Automating R Package Builds Summer 2009

Automating R Package Builds Summer 2009

Guide Overview

The program rbuild.pl propagates R package updates to a web site for public consumption. This guide describes rbuild in detail, including how it works and how to use the following features:

  • Paths
  • Configuration
  • Notification
  • Temporary files
  • Lockfiles and errors
  • Updates and forced rebuilds
  • Bugfix builds
  • Version numbers
  • Options
  • Text replacement

For questions, problems, or feature upgrades, contact us.

Script Process

Script Process

The program rbuild.pl runs regularly as a cron job, checking out the package from its CVS repository to compare the version number with the last update. If the version number has not changed, nothing more happens.

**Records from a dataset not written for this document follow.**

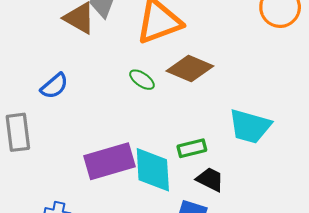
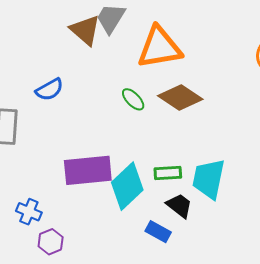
cyan trapezoid: (250, 126) -> (209, 179), moved, turned 75
cyan diamond: (153, 170) -> (127, 186), turned 39

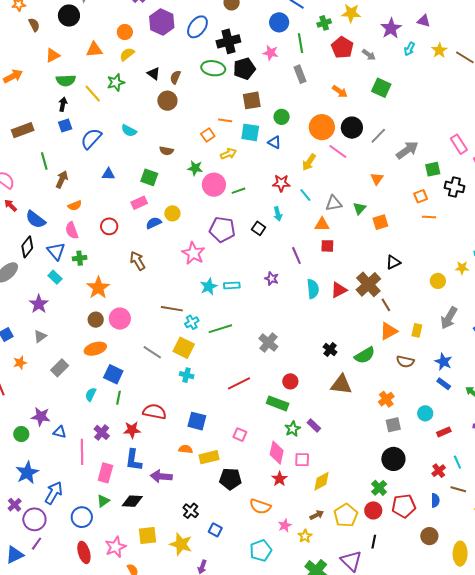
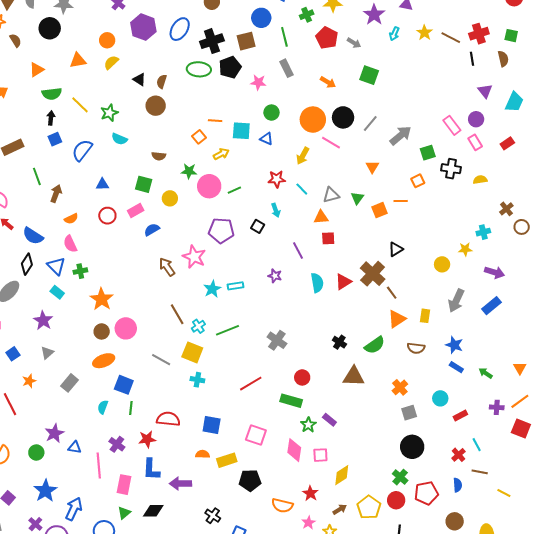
pink star: (271, 53) -> (258, 82), moved
green star: (116, 82) -> (109, 113), moved
brown square: (252, 100) -> (246, 41), moved
yellow circle: (172, 213) -> (170, 198), moved
orange line: (429, 217) -> (401, 201), moved
red circle: (109, 226) -> (107, 216), moved
brown arrow: (138, 261) -> (167, 267), moved
brown line: (172, 309) -> (177, 314), turned 55
purple star: (41, 417) -> (54, 433), turned -30
pink square: (240, 435) -> (256, 435), size x1.5
red star: (279, 479) -> (310, 493), moved

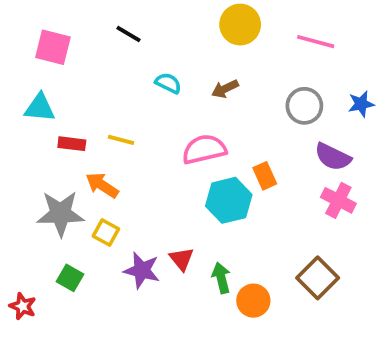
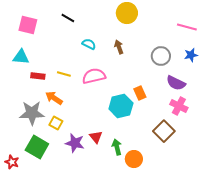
pink line: (316, 42) -> (187, 27), moved
brown arrow: (225, 89) -> (119, 47), turned 96
pink semicircle: (204, 149) -> (94, 76), moved
green square: (70, 278) -> (37, 147), size x1.6
brown square: (318, 278) -> (164, 131), moved

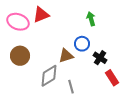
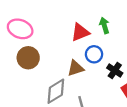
red triangle: (41, 15) -> (80, 32), moved
brown circle: (20, 56) -> (28, 58), moved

Otherwise, rbuild does the following:

  1. Create directories in the destination path if necessary.
  2. Run R CMD build to generate the Linux-version tarball and copy to web site.
  3. Write new package description files.
  4. Generate new documentation (PDF and HTML) from TeX source.
  5. Install library on local machine.
  6. Notify concerned parties through email.
Paths

Paths

Paths relevant to use of rbuild include:

  • Executable - /usr/local/HMDC/bin/rbuild.pl
  • Global config file - /nfs/projects/r/rbuild/rbuild.conf
  • Log files with standard and error output - /nfs/projects/r/rbuild/log/*
    Note: Log files created only for projects with autobuild enabled
  • Lock files - /nfs/projects/r/rbuild/lock/*
Configuration

Configuration

The script reads a main configuration file that tells it which packages to work on, located in the rbuild project directory and called rbuild.conf. It then reads a configuration file in the top level of the R package's CVS repository also called rbuild.conf. This local configuration file contains the version number and other pieces of information, such as paths and parts of the package description file.

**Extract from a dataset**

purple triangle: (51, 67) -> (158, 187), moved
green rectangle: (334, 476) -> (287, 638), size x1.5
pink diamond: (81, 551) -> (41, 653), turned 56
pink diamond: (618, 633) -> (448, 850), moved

The rbuild.conf file is in XML format. It consists of nested information units called elements. An element looks like this:

<path role="tempdir">/tmp/R_src</path>

The values in angle brackets (character entities < and >) are tags, used to separate portions of data. The start tag has a name (also known as type), which is path in the example above, and a number of attributes, which are name-value pairs connected by equal signs. There is one attribute in the above example, role="tempdir". The end tag consists of only a slash character (/) and the element name. In between these tags is the content, which can be either text or other elements. Be careful when editing the configuration file to observe the XML well-formedness rules:

  • Every element must have both a start tag and an end tag.
  • Names in start and end tags much match exactly.
  • Element names are case-sensitive.
  • The character entities <, >, and &, when appearing in text must be entered as escape codes &lt;, &gt;, and &amp; respectively.
    Note: Be sure to match up your escaped characters.

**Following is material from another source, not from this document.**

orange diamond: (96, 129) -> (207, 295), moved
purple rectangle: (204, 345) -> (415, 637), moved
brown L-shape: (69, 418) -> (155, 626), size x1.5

A local configuration file contains these element types (and attributes):

  • package (name), identifies the package you are configuring and contains the other elements in this configration
  • option (role), sets an option for building, identified by the role attribute. For example: <option role="notify">foo@bar.edu</option> tells the program to send email notification of a build update to a user at the email address foo@bar.edu. Some additional options are:
    • CRANupload - Whether or not to upload package to CRAN (yes or no). Defaults to no.
    • bibtex - Whether or not to run bibtex against package documentation (yes or no). Defaults to yes.
    • latex2html - Whether or not to run latex2html to generate HTML documentation (yes or no).  Defaults to yes.
    • versiodocs - Whether or not to create a subdirectory in docsdir for each versions documentation (yes or no). Defaults to no.
  • path (role), sets a path to be used by the system, identified by the role attribute. Some paths are:
    • buildsrc - Subdirectory in the CVS repository containing source files
    • linuxdir - Where to install linux files
    • docsdir - Where to install documentation files
    • docsdir - Location of tex/Rnw files (relative to CVS root)
    • replace - Files to replace text in
    • movefromN - File (or directory) you want to move to a special location, with path relative to the top level of the module (N is a number)
    • movetoN - Destination for the above, which is the absolute path on the system (for example, /nfs/www/gking/zelig/index.shtml)
  • Author, used in the R package description file
  • Depends, used in the package description file
  • Description, used in the package description file
    Note: This field seems to need TABS after line breaks.
  • License, used in the package description file
  • Maintainer, used in the package description file
  • Title, used in the R package description file
  • URL, used in the package description file
  • Version, used in the R package description file, and used to trigger a new build
Notification

Notification

Rbuild uses email notification to let interested parties know about new versions of packages as well as any problems with builds. Notification is generated based on elements in the package's rbuild.conf:

  • <option role="notify">foo@bar.edu</option>
    This will set an address (or a comma-separated list of addresses) that will receive updates of new versions, bug fixes, and some build errors.

In addition to notification of developers, rbuild also now supports automatic upload and notification to CRAN. If the package being built by rbuild is available on CRAN, developers can set the following option in the package's rbuild.conf:

<option role="CRANupload">yes</option>

This option (disabled by default) will upload the resulting package to the CRAN ftp server and notify the CRAN project that there is a new version, thereby saving the developer the trouble of doing so themselves.

Temporary Files

Temporary Files

All of the output from rbuild.pl goes into a temporary location, usually /tmp/rbuild_PID, where PID is the process identification number. After doing all the processing of a project, if there have been no errors, these files are then copied to their final locations.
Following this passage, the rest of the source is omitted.